BEGIN Data under study

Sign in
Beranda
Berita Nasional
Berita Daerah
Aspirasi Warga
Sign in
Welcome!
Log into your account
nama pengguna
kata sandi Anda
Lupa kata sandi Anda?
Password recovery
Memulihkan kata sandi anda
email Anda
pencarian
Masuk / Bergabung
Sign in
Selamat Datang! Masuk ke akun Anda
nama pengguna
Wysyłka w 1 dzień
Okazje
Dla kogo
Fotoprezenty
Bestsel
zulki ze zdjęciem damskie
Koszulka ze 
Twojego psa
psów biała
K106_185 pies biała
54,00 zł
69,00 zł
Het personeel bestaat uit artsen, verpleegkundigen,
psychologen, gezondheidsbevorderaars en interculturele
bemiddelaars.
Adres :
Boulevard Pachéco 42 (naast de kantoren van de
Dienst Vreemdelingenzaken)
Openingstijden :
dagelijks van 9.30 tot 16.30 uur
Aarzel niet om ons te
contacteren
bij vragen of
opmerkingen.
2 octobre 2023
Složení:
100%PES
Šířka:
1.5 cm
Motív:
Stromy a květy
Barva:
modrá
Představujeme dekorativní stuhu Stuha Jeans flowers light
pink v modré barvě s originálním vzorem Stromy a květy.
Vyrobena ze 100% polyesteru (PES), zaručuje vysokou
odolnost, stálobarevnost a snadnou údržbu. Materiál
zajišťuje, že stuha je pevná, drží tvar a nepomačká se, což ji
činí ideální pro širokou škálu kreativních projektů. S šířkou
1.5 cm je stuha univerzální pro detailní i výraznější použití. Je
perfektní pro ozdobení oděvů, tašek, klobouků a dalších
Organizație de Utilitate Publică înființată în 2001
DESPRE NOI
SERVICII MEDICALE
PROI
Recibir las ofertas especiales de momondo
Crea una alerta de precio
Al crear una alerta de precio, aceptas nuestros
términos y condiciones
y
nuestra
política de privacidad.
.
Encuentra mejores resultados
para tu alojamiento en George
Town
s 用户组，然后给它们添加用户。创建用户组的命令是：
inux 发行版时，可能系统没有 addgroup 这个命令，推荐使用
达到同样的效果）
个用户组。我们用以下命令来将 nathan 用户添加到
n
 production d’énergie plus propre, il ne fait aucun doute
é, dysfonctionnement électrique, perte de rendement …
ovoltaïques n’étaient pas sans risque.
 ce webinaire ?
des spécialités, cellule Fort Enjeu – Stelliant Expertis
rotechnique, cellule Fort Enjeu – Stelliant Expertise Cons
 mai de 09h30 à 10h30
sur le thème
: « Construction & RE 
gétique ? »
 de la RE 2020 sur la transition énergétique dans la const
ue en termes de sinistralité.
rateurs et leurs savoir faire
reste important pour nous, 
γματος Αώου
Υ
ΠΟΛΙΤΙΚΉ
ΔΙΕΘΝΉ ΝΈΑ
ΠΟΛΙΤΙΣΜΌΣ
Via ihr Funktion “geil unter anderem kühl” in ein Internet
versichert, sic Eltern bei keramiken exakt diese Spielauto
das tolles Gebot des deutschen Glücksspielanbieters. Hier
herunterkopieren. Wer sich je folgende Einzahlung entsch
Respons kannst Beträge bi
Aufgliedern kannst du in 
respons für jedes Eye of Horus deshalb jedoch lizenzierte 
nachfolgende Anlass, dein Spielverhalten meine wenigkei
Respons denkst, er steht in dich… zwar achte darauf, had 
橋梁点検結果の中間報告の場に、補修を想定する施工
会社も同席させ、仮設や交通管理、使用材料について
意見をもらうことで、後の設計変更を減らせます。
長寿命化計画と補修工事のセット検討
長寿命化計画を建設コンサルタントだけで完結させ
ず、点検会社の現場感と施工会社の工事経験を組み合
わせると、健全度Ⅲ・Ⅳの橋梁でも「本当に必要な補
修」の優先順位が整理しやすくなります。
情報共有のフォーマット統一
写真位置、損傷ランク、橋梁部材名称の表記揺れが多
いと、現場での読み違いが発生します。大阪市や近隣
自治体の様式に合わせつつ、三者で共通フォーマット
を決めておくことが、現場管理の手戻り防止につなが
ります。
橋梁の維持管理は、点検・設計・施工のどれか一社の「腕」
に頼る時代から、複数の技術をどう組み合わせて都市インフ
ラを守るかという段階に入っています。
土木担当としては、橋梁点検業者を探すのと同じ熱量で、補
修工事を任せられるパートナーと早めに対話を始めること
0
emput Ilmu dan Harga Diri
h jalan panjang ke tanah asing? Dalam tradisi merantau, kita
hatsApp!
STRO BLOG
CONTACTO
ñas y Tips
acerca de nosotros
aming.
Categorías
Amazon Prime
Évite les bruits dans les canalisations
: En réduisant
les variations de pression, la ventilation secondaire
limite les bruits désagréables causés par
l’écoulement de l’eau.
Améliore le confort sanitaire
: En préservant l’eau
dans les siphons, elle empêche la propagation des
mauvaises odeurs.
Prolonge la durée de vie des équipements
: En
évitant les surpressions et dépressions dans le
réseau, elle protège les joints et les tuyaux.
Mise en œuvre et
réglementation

END Data under study

**Try it**
Extract each line holding the word "Masuk" from the records.

**Written solution**
Masuk / Bergabung
Selamat Datang! Masuk ke akun Anda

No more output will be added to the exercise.